┏━━

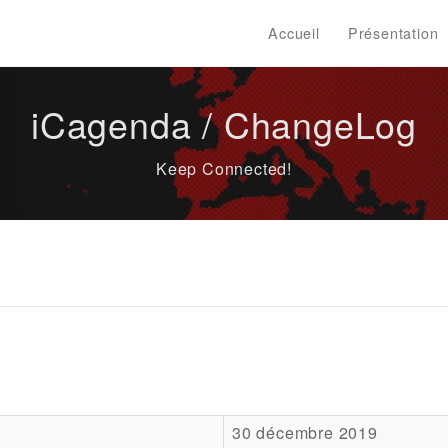
Accueil
Présentation
iCagenda / ChangeLog
Keep Connected!
30 décembre 2019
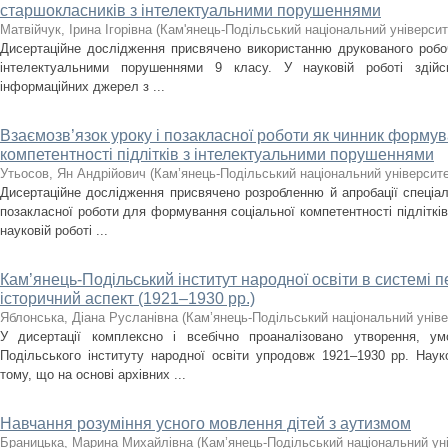
старшокласників з інтелектуальними порушеннями
Матвійчук, Ірина Ігорівна
(
Кам'янець-Подільський національний університе
Дисертаційне дослідження присвячено використанню друкованого робоч
інтелектуальними порушеннями 9 класу. У науковій роботі здійс
інформаційних джерел з ...
Взаємозв’язок уроку і позакласної роботи як чинник формув
компетентності підлітків з інтелектуальними порушеннями
Утьосов, Ян Андрійович
(
Кам’янець-Подільський національний університет
Дисертаційне дослідження присвячено розробленню й апробації спеціал
позакласної роботи для формування соціальної компетентності підліткі
науковій роботі ...
Кам’янець-Подільський інститут народної освіти в системі 
історичний аспект (1921–1930 рр.)
Яблонська, Діана Русланівна
(
Кам’янець-Подільський національний універ
У дисертації комплексно і всебічно проаналізовано утворення, ум
Подільського інституту народної освіти упродовж 1921–1930 рр. Нау
тому, що на основі архівних ...
Навчання розуміння усного мовлення дітей з аутизмом
Браницька, Марина Михайлівна
(
Кам’янець-Подільський національний уні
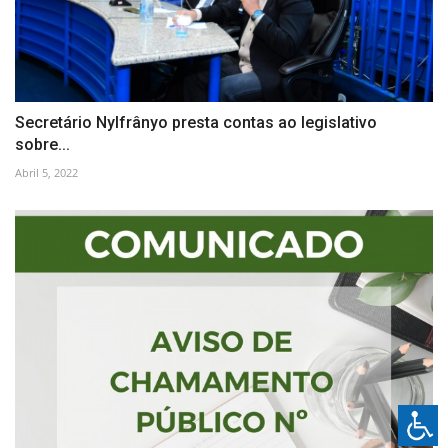
Secretário Nylfrânyo presta contas ao legislativo
sobre...
Abril 5, 2022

┗━━

Every entry must be written out exactly, with all pictures left out.

Accueil
Présentation
iCagenda / ChangeLog
Keep Connected!
30 décembre 2019
старшокласників з інтелектуальними порушеннями
Матвійчук, Ірина Ігорівна
(
Кам'янець-Подільський національний університе
Дисертаційне дослідження присвячено використанню друкованого робоч
інтелектуальними порушеннями 9 класу. У науковій роботі здійс
інформаційних джерел з ...
Взаємозв’язок уроку і позакласної роботи як чинник формув
компетентності підлітків з інтелектуальними порушеннями
Утьосов, Ян Андрійович
(
Кам’янець-Подільський національний університет
Дисертаційне дослідження присвячено розробленню й апробації спеціал
позакласної роботи для формування соціальної компетентності підліткі
науковій роботі ...
Кам’янець-Подільський інститут народної освіти в системі 
історичний аспект (1921–1930 рр.)
Яблонська, Діана Русланівна
(
Кам’янець-Подільський національний універ
У дисертації комплексно і всебічно проаналізовано утворення, ум
Подільського інституту народної освіти упродовж 1921–1930 рр. Нау
тому, що на основі архівних ...
Навчання розуміння усного мовлення дітей з аутизмом
Браницька, Марина Михайлівна
(
Кам’янець-Подільський національний уні
Secretário Nylfrânyo presta contas ao legislativo
sobre...
Abril 5, 2022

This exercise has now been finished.